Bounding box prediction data
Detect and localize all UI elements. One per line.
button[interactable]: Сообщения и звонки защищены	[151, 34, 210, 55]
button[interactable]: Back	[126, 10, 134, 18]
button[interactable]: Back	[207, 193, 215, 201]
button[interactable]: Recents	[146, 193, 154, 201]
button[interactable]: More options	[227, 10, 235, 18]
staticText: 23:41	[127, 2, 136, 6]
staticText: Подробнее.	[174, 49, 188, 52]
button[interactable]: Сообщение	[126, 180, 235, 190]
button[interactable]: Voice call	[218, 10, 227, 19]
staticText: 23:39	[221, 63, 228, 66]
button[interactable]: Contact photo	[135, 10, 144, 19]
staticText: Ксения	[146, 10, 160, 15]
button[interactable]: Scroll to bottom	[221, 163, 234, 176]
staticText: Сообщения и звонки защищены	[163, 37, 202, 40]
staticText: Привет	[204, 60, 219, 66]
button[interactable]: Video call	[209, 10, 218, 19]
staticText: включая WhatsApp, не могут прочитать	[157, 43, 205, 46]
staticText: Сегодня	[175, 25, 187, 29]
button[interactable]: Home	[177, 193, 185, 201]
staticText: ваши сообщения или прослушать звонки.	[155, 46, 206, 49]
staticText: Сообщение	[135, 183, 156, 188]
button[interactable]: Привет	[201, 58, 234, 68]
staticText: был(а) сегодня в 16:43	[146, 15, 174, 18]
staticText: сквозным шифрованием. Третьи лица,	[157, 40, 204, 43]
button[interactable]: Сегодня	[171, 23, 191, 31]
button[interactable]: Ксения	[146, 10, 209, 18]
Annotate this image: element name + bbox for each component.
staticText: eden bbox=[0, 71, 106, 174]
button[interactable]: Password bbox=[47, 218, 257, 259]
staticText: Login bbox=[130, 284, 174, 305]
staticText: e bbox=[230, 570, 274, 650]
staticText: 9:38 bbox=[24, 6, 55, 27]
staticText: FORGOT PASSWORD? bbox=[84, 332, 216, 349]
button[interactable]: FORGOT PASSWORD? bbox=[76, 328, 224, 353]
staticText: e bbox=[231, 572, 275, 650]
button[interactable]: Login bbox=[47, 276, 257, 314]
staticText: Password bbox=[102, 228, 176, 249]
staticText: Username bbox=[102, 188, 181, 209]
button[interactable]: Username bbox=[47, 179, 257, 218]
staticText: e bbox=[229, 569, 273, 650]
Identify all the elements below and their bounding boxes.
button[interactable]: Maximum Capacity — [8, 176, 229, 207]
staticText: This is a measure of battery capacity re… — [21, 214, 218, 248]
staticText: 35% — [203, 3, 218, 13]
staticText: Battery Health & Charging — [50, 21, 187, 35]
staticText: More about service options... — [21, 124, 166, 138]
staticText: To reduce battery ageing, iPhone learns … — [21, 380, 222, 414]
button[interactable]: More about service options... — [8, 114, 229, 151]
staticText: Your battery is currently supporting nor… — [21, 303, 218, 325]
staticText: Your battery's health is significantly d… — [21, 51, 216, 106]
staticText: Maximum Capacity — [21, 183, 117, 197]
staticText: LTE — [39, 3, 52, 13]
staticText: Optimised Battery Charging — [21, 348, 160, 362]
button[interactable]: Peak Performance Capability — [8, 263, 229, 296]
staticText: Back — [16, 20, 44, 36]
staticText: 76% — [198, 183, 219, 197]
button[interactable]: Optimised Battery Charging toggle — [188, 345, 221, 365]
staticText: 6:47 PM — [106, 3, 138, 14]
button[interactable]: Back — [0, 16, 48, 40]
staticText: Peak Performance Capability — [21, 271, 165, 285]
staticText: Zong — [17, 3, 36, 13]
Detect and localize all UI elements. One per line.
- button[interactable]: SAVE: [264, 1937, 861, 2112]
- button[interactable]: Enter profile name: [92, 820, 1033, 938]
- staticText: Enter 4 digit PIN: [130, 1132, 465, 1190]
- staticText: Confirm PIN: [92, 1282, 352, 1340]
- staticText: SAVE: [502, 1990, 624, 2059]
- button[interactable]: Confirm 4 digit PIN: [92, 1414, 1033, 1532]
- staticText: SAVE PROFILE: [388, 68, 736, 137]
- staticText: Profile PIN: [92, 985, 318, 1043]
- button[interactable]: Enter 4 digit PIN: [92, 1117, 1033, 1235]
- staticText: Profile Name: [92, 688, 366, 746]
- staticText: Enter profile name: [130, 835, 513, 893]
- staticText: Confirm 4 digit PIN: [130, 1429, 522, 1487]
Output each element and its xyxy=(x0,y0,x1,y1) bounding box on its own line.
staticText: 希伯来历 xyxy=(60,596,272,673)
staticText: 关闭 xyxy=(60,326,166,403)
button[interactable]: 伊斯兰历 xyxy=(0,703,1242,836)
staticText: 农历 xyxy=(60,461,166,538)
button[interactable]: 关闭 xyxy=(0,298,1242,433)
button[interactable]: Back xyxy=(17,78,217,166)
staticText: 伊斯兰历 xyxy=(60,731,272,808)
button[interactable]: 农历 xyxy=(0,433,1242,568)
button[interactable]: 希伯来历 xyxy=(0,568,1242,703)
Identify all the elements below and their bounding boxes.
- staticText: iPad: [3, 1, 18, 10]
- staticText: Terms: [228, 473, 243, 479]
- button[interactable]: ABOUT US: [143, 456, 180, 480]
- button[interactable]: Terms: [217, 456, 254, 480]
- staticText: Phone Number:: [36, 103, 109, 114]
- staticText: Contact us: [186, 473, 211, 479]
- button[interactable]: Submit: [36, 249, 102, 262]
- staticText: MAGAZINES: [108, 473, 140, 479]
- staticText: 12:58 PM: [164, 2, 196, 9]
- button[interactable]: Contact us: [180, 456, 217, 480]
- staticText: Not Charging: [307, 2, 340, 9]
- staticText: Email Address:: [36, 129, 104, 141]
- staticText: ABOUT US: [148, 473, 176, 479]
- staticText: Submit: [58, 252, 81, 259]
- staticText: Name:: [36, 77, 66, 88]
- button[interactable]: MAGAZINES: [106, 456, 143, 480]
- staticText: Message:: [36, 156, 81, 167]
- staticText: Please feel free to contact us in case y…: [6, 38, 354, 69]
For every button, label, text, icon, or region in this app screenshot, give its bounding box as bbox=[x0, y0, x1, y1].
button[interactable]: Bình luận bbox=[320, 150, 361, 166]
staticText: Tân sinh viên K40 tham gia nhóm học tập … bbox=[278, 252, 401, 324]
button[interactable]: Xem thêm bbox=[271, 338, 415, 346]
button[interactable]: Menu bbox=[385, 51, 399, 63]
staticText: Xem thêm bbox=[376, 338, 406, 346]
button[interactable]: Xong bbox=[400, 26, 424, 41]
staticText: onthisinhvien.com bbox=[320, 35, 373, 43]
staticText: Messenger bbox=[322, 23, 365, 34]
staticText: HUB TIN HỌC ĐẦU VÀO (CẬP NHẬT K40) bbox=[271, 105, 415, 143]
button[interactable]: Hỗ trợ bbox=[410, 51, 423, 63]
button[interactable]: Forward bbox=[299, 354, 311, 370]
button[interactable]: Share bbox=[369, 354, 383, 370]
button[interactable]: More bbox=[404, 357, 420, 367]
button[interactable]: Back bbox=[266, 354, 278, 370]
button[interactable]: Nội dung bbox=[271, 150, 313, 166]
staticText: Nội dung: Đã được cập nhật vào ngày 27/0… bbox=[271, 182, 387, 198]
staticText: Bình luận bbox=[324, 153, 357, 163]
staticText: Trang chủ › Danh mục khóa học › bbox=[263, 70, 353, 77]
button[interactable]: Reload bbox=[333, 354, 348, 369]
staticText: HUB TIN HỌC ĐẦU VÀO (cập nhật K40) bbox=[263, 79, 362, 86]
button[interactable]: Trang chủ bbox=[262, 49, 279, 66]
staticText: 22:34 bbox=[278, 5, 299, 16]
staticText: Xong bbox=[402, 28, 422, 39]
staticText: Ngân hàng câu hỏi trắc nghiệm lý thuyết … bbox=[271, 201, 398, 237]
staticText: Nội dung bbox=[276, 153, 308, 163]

## EXERCISE DETAILS
The lines in the entries above that carry the word "Peak" must be copied.

## WRITTEN SOLUTION
button[interactable]: Peak Performance Capability — [8, 263, 229, 296]
staticText: Peak Performance Capability — [21, 271, 165, 285]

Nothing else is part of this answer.